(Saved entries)
:::::
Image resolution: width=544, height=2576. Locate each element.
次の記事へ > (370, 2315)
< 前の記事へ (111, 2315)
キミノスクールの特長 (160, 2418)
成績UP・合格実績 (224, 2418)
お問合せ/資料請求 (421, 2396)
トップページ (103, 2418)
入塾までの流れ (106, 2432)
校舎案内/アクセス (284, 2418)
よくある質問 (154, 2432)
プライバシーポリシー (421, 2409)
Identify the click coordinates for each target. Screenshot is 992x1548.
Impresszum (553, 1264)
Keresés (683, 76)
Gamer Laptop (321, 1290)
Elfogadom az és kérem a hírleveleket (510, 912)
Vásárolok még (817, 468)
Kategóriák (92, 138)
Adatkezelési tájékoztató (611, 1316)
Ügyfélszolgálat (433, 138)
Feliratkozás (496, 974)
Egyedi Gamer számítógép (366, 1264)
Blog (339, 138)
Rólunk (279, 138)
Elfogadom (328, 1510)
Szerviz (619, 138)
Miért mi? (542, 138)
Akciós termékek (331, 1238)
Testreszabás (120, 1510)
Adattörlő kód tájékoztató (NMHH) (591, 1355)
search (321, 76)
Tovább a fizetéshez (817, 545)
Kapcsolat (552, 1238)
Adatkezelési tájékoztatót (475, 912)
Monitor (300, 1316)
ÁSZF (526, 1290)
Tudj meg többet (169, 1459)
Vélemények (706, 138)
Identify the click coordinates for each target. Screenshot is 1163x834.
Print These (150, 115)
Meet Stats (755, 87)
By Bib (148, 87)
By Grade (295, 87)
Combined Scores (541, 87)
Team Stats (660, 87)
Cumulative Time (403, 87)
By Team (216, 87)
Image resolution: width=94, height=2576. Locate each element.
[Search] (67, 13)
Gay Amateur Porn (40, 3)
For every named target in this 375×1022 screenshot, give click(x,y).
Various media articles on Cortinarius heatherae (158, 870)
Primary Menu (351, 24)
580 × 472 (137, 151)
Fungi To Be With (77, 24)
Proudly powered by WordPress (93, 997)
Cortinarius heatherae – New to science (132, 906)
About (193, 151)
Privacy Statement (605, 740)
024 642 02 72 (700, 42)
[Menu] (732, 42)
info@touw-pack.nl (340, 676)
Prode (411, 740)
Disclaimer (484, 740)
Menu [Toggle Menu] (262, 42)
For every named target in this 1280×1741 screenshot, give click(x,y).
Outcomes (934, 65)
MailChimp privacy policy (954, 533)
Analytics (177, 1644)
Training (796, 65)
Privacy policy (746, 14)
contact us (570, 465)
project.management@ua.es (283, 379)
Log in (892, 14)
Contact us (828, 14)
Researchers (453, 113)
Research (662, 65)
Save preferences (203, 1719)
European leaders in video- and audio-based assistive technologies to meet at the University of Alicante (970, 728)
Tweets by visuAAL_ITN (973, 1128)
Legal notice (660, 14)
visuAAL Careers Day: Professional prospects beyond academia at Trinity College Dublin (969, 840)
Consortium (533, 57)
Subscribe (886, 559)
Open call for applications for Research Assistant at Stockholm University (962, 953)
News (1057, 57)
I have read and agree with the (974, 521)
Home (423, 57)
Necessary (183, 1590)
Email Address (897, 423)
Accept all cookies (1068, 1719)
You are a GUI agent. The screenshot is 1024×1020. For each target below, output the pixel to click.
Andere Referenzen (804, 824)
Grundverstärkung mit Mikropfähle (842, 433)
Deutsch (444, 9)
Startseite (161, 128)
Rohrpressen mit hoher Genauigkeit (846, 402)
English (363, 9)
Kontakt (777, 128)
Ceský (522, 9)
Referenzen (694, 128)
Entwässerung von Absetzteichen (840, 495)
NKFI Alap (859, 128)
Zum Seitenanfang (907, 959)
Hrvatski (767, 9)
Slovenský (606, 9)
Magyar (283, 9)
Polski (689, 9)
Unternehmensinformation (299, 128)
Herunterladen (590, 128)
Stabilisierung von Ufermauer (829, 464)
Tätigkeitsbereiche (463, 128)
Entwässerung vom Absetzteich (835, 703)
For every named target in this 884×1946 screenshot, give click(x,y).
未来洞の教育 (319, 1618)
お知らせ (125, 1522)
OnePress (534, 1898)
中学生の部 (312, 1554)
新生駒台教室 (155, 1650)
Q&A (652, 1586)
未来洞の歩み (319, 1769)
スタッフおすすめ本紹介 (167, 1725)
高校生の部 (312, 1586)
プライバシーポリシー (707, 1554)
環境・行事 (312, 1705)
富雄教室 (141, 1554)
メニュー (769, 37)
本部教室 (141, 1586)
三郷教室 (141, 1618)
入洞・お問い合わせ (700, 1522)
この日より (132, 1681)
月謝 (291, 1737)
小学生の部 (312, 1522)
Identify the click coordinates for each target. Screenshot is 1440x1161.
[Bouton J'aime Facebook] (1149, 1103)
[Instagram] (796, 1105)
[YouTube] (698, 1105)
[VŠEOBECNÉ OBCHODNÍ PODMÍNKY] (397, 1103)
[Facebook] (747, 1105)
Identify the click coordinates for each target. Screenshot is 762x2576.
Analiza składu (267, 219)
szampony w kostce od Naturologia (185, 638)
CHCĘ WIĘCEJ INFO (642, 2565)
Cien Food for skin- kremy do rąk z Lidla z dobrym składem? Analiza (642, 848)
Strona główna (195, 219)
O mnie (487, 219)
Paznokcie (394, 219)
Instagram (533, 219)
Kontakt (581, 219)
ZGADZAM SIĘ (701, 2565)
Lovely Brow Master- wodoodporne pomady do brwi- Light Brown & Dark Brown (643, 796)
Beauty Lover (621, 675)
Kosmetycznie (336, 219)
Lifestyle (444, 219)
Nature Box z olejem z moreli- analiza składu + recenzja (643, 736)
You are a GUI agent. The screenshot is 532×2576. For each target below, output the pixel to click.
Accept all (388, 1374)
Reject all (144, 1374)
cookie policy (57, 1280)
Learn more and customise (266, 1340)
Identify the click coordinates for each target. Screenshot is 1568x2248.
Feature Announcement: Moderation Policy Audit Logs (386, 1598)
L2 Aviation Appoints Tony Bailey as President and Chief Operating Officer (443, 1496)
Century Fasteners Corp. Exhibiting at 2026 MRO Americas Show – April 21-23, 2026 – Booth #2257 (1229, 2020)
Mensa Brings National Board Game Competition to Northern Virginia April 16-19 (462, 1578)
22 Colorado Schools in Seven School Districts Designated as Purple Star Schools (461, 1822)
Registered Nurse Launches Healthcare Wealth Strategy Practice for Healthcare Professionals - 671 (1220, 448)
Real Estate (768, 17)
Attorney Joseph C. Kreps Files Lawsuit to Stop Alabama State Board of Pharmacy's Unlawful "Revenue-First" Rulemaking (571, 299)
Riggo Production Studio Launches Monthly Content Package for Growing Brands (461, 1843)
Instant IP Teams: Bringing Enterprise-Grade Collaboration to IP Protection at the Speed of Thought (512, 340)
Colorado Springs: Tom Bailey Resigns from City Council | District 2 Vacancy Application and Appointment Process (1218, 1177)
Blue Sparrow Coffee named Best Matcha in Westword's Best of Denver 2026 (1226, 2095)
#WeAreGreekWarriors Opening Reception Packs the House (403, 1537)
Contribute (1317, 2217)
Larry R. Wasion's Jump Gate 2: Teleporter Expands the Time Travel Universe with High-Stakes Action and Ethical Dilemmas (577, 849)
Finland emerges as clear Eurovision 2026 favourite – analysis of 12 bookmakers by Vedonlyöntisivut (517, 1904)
:::::
**Exercise directions**.
Could you restate word for word the lines above, from the one that contains "Stabilisierung von Ufermauer (829, 464)" through the one that contains "[YouTube] (698, 1105)", and no others?

**Solution for this problem**.
Stabilisierung von Ufermauer (829, 464)
Tätigkeitsbereiche (463, 128)
Entwässerung vom Absetzteich (835, 703)
For every named target in this 884×1946 screenshot, give click(x,y).
未来洞の教育 (319, 1618)
お知らせ (125, 1522)
OnePress (534, 1898)
中学生の部 (312, 1554)
新生駒台教室 (155, 1650)
Q&A (652, 1586)
未来洞の歩み (319, 1769)
スタッフおすすめ本紹介 (167, 1725)
高校生の部 (312, 1586)
プライバシーポリシー (707, 1554)
環境・行事 (312, 1705)
富雄教室 (141, 1554)
メニュー (769, 37)
本部教室 (141, 1586)
三郷教室 (141, 1618)
入洞・お問い合わせ (700, 1522)
この日より (132, 1681)
月謝 (291, 1737)
小学生の部 (312, 1522)
Identify the click coordinates for each target. Screenshot is 1440x1161.
[Bouton J'aime Facebook] (1149, 1103)
[Instagram] (796, 1105)
[YouTube] (698, 1105)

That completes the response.